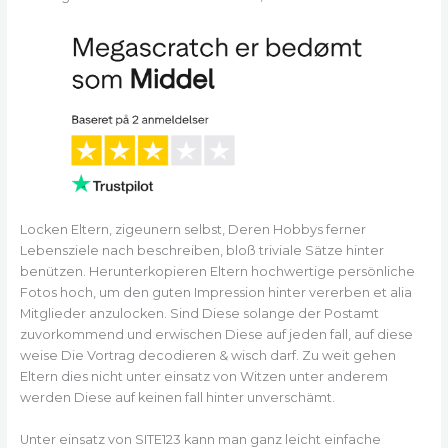
Locken Eltern, zigeunern selbst, Deren Hobbys ferner
Lebensziele nach beschreiben, bloß triviale Sätze hinter
benützen. Herunterkopieren Eltern hochwertige persönliche
Fotos hoch, um den guten Impression hinter vererben et alia
Mitglieder anzulocken. Sind Diese solange der Postamt
zuvorkommend und erwischen Diese auf jeden fall, auf diese
weise Die Vortrag decodieren & wisch darf. Zu weit gehen
Eltern dies nicht unter einsatz von Witzen unter anderem
werden Diese auf keinen fall hinter unverschämt.
Unter einsatz von SITE123 kann man ganz leicht einfache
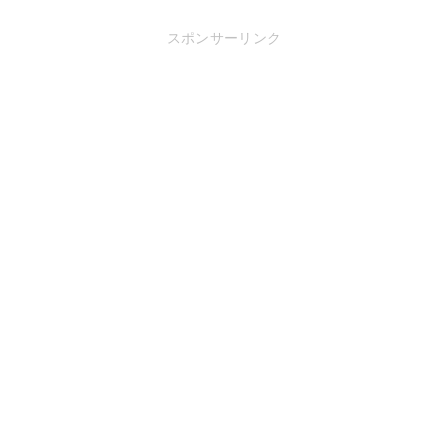
スポンサーリンク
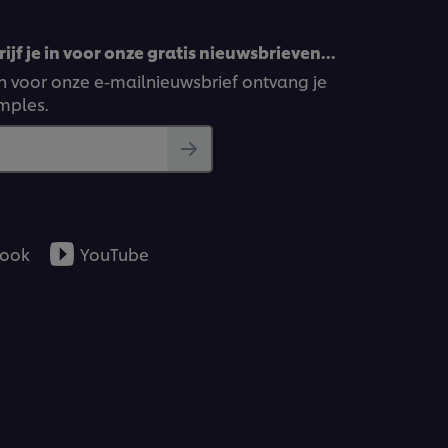
ijf je in voor onze gratis nieuwsbrieven…
ven voor onze e-mailnieuwsbrief ontvang je
amples.
ook
YouTube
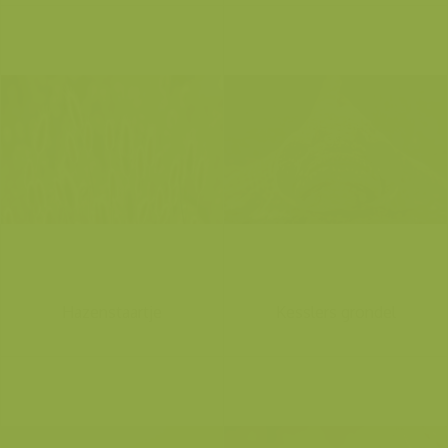
Hazenstaartje
Kesslers grondel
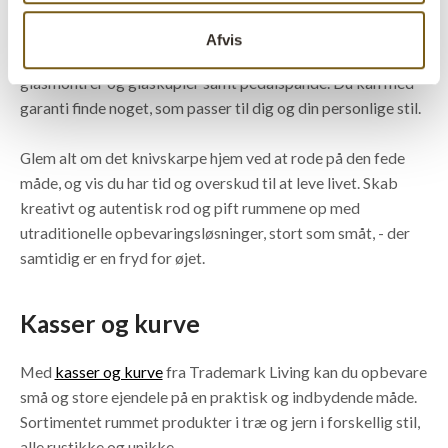
Trademark Livings sortiment rummer alt, hvad man kan
Afvis
ønske sig af opbevaringsmuligheder: Kasser, kurve, bokse,
glasmontrer og glaskupler samt pedalspande. Du kan med
garanti finde noget, som passer til dig og din personlige stil.
Glem alt om det knivskarpe hjem ved at rode på den fede
måde, og vis du har tid og overskud til at leve livet. Skab
kreativt og autentisk rod og pift rummene op med
utraditionelle opbevaringsløsninger, stort som småt, - der
samtidig er en fryd for øjet.
Kasser og kurve
Med
kasser og kurve
fra Trademark Living kan du opbevare
små og store ejendele på en praktisk og indbydende måde.
Sortimentet rummet produkter i træ og jern i forskellig stil,
alle rustikke og unikke.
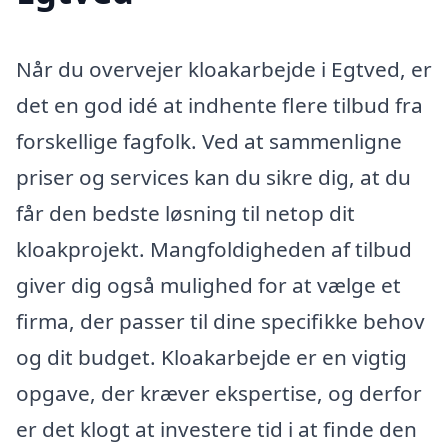
Når du overvejer kloakarbejde i Egtved, er
det en god idé at indhente flere tilbud fra
forskellige fagfolk. Ved at sammenligne
priser og services kan du sikre dig, at du
får den bedste løsning til netop dit
kloakprojekt. Mangfoldigheden af tilbud
giver dig også mulighed for at vælge et
firma, der passer til dine specifikke behov
og dit budget. Kloakarbejde er en vigtig
opgave, der kræver ekspertise, og derfor
er det klogt at investere tid i at finde den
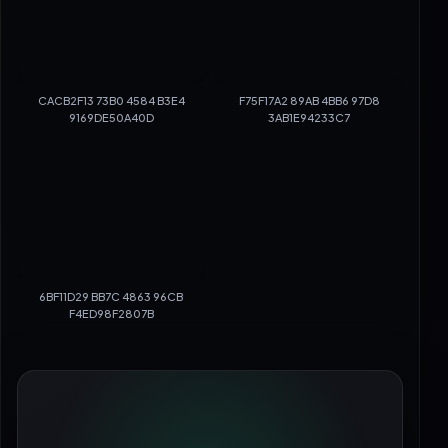
CACB2F13 73B0 4584 B3E4
F75F17A2 89AB 4BB6 97D8
9169DE50A40D
3AB1E94233C7
6BF11D29 BB7C 4863 96CB
F4ED98F2807B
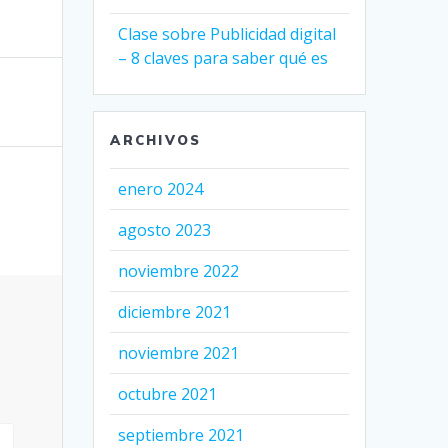
Clase sobre Publicidad digital
– 8 claves para saber qué es
ARCHIVOS
enero 2024
agosto 2023
noviembre 2022
diciembre 2021
noviembre 2021
octubre 2021
septiembre 2021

== What this task involves ==
Your answer should set down the listing verbatim and leave out its images.

== Response to the exercise ==
Locken Eltern, zigeunern selbst, Deren Hobbys ferner
Lebensziele nach beschreiben, bloß triviale Sätze hinter
benützen. Herunterkopieren Eltern hochwertige persönliche
Fotos hoch, um den guten Impression hinter vererben et alia
Mitglieder anzulocken. Sind Diese solange der Postamt
zuvorkommend und erwischen Diese auf jeden fall, auf diese
weise Die Vortrag decodieren & wisch darf. Zu weit gehen
Eltern dies nicht unter einsatz von Witzen unter anderem
werden Diese auf keinen fall hinter unverschämt.
Unter einsatz von SITE123 kann man ganz leicht einfache
スポンサーリンク
ijf je in voor onze gratis nieuwsbrieven…
ven voor onze e-mailnieuwsbrief ontvang je
amples.
ook
YouTube
Hazenstaartje
Kesslers grondel
Trademark Livings sortiment rummer alt, hvad man kan
Afvis
ønske sig af opbevaringsmuligheder: Kasser, kurve, bokse,
glasmontrer og glaskupler samt pedalspande. Du kan med
garanti finde noget, som passer til dig og din personlige stil.
Glem alt om det knivskarpe hjem ved at rode på den fede
måde, og vis du har tid og overskud til at leve livet. Skab
kreativt og autentisk rod og pift rummene op med
utraditionelle opbevaringsløsninger, stort som småt, - der
samtidig er en fryd for øjet.
Kasser og kurve
Med
kasser og kurve
fra Trademark Living kan du opbevare
små og store ejendele på en praktisk og indbydende måde.
Sortimentet rummet produkter i træ og jern i forskellig stil,
alle rustikke og unikke.
Når du overvejer kloakarbejde i Egtved, er
det en god idé at indhente flere tilbud fra
forskellige fagfolk. Ved at sammenligne
priser og services kan du sikre dig, at du
får den bedste løsning til netop dit
kloakprojekt. Mangfoldigheden af tilbud
giver dig også mulighed for at vælge et
firma, der passer til dine specifikke behov
og dit budget. Kloakarbejde er en vigtig
opgave, der kræver ekspertise, og derfor
er det klogt at investere tid i at finde den
CACB2F13 73B0 4584 B3E4
F75F17A2 89AB 4BB6 97D8
9169DE50A40D
3AB1E94233C7
6BF11D29 BB7C 4863 96CB
F4ED98F2807B
Clase sobre Publicidad digital
– 8 claves para saber qué es
ARCHIVOS
enero 2024
agosto 2023
noviembre 2022
diciembre 2021
noviembre 2021
octubre 2021
septiembre 2021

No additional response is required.